Details of the cellulose ester will be described below.

-Cellulose ester-
The second film and the third film preferably contain a cellulose ester.
The second film and the third film contain a cellulose ester, and the cellulose ester content is preferably 30 to 99% by mass, more preferably 40 to 90% by mass, and 50 to 80% by mass. More preferably, a film excellent in polarizing plate processability can be produced.
The cellulose ester used for the second film and the third film is an ester of raw material cellulose and acid. In the polarizing plate of the present invention, it is preferable that the second film contains at least cellulose acylate as a polymer. The cellulose acylate is preferably a carboxylic acid ester having about 2 to 22 carbon atoms, and more preferably a lower fatty acid ester having 6 or less carbon atoms. Examples of the method for measuring the degree of substitution of acetic acid and / or a fatty acid having 3 to 22 carbon atoms substituted on the hydroxyl group of cellulose include a method according to ASTM D-817-91 and an NMR method. In the case of cellulose acylate having about 2 to 22 carbon atoms, a condensate having a repeating unit is used, and in particular, in the case of cellulose acetate having 2 carbon atoms, in addition to this, an adduct having a repeating unit is used. In addition, it is possible to improve luminance unevenness of the liquid crystal display device.
Examples of cellulose as a raw material for cellulose ester include cotton linter and wood pulp (hardwood pulp, softwood pulp). Cellulose esters obtained from any raw material cellulose can be used, and they may be mixed and used in some cases. Detailed descriptions of these raw material celluloses can be found, for example, in the course of plastic materials (17) Fibrous resin (manufactured by Marusawa and Uda, published by Nikkan Kogyo Shimbun, published in 1970) and JIII Journal of Technical Disclosure 2001-1745 (page 7). To page 8) can be used, and the cellulose is not particularly limited.

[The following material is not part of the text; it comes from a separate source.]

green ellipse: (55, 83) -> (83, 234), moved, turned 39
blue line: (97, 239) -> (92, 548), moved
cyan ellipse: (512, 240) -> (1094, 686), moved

  In the cellulose acylate used in the second film and the third film, the degree of substitution of cellulose with a hydroxyl group is not particularly limited, but when used for polarizing plate protective film and optical film, the film has appropriate moisture permeability and moisture absorption. In order to impart properties, it is preferable that the acyl substitution degree of the cellulose hydroxyl group is 2.00 to 3.00. Furthermore, the substitution degree is preferably 2.30 to 2.98, more preferably 2.70 to 2.96, and still more preferably 2.80 to 2.94. Further, the acyl substitution degree (DSs) of cellulose acylate contained in a 1 μm region from the film surface and the acyl substitution degree (DSc) of cellulose acylate contained in a 1 μm region from the thickness direction center of the optical film are DSs. ≦ DSc is preferably satisfied. DSs can be measured, for example, by cutting a region of 1 μm from the film surface with a razor blade or the like, and the obtained powder can be measured by a known method. DSc is also used to cut the film to the center in the thickness direction (for example, 50 μm In the case of this film, after cutting up to 25 μm, a 1 μm region is further cut out).

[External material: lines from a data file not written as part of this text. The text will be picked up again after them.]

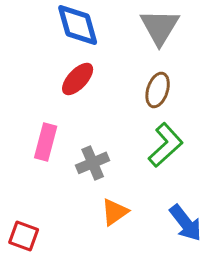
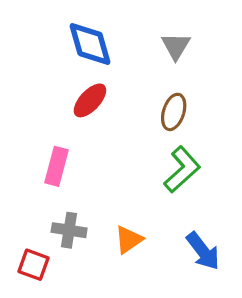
gray triangle: (160, 27) -> (176, 46), size x0.7
gray cross: (93, 163) -> (69, 230), moved, turned 32

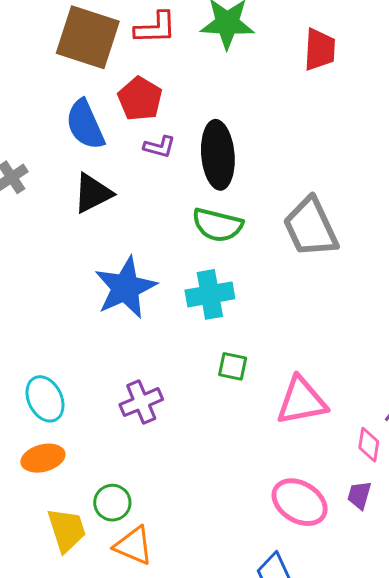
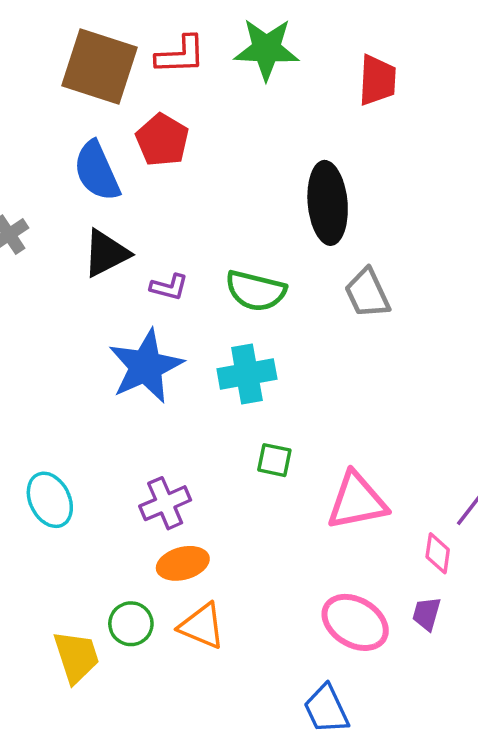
purple L-shape: (159, 147) -> (169, 287), moved
black ellipse: (218, 155) -> (328, 203), moved
gray trapezoid: (311, 227) -> (367, 293), size x0.7
orange ellipse: (43, 458) -> (183, 563), moved
orange triangle: (134, 546) -> (202, 626), moved

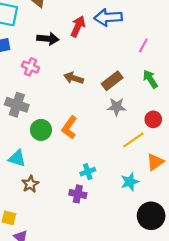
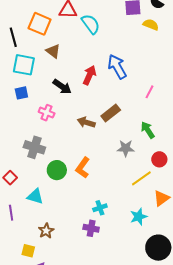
blue arrow: (108, 17) -> (117, 67), turned 65
black arrow: (48, 39) -> (62, 87), turned 30
green arrow: (150, 79) -> (148, 130), moved
brown rectangle: (112, 81) -> (111, 113), moved
brown star: (30, 184) -> (46, 231), moved

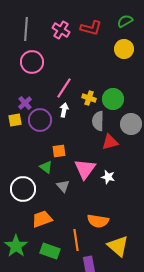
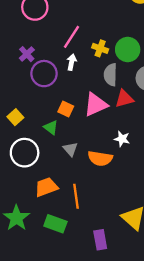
yellow square: (15, 120) -> (15, 117), moved, turned -32
orange square: (59, 151) -> (66, 109), turned 32
pink triangle: (85, 169) -> (96, 105), moved, turned 30
orange semicircle: (98, 221) -> (100, 158), moved
orange line: (76, 240) -> (76, 196), moved

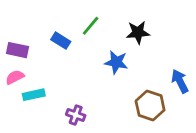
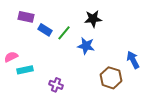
green line: (91, 26) -> (64, 33), moved
black star: (138, 32) -> (93, 19), moved
purple rectangle: (17, 50) -> (26, 17), moved

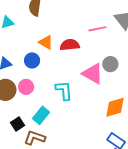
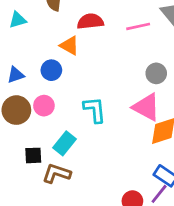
red semicircle: (70, 45) -> (90, 21), moved
pink triangle: (93, 74) -> (146, 107), moved
black square: (17, 124) -> (33, 155), turned 32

  Of the acetic acid and / or the fatty acid having 3 to 22 carbon atoms substituted for the hydroxyl group of cellulose, the acyl group having 2 to 22 carbon atoms may be an aliphatic group or an aromatic group, and is not particularly limited. It may be a mixture of more than one type. These are, for example, cellulose alkylcarbonyl esters, alkenylcarbonyl esters, aromatic carbonyl esters, aromatic alkylcarbonyl esters, and the like, each of which may further have a substituted group. These preferred acyl groups include acetyl, propionyl, butanoyl, heptanoyl, hexanoyl, octanoyl, decanoyl, dodecanoyl, tridecanoyl, tetradecanoyl, hexadecanoyl, octadecanoyl, iso-butanoyl, t-butanoyl, cyclohexanecarbonyl, Examples include oleoyl, benzoyl, naphthylcarbonyl, and cinnamoyl groups. Among these, acetyl, propionyl, butanoyl, dodecanoyl, octadecanoyl, t-butanoyl, oleoyl, benzoyl, naphthylcarbonyl, cinnamoyl and the like are preferable, and acetyl, propionyl and butanoyl are more preferable.

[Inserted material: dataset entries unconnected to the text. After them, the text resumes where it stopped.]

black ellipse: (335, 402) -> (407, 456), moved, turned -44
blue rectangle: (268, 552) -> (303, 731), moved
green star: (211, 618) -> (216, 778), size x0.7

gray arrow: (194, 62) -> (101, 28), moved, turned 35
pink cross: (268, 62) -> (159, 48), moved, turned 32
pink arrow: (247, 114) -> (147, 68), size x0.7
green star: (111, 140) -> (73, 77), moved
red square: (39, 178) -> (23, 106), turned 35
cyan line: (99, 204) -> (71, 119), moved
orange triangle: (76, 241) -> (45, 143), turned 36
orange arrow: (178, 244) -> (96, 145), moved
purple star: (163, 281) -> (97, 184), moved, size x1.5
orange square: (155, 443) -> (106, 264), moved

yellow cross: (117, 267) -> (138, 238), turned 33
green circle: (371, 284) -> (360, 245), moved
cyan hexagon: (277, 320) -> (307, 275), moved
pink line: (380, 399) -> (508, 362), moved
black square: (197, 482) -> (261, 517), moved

  Among these, acetyl groups, mixed esters of acetyl groups and propyl groups are preferred, and acetyl groups are particularly preferred from the viewpoints of ease of synthesis, cost, ease of control of substituent distribution, and the like.

  The degree of polymerization of cellulose acylate preferably used for the second film and the third film is 180 to 700 in terms of viscosity average degree of polymerization. In cellulose acetate, 180 to 550 is more preferable, 180 to 400 is more preferable, 180 -350 is particularly preferred. If the degree of polymerization is too high, the viscosity of the cellulose acylate dope solution tends to be high, and film production tends to be difficult due to casting. If the degree of polymerization is too low, the strength of the produced film tends to decrease. The average degree of polymerization can be measured by Uda et al.'S intrinsic viscosity method (Kazuo Uda, Hideo Saito, Journal of Textile Society, Vol. 18, No. 1, pages 105-120, 1962). This is described in detail in JP-A-9-95538.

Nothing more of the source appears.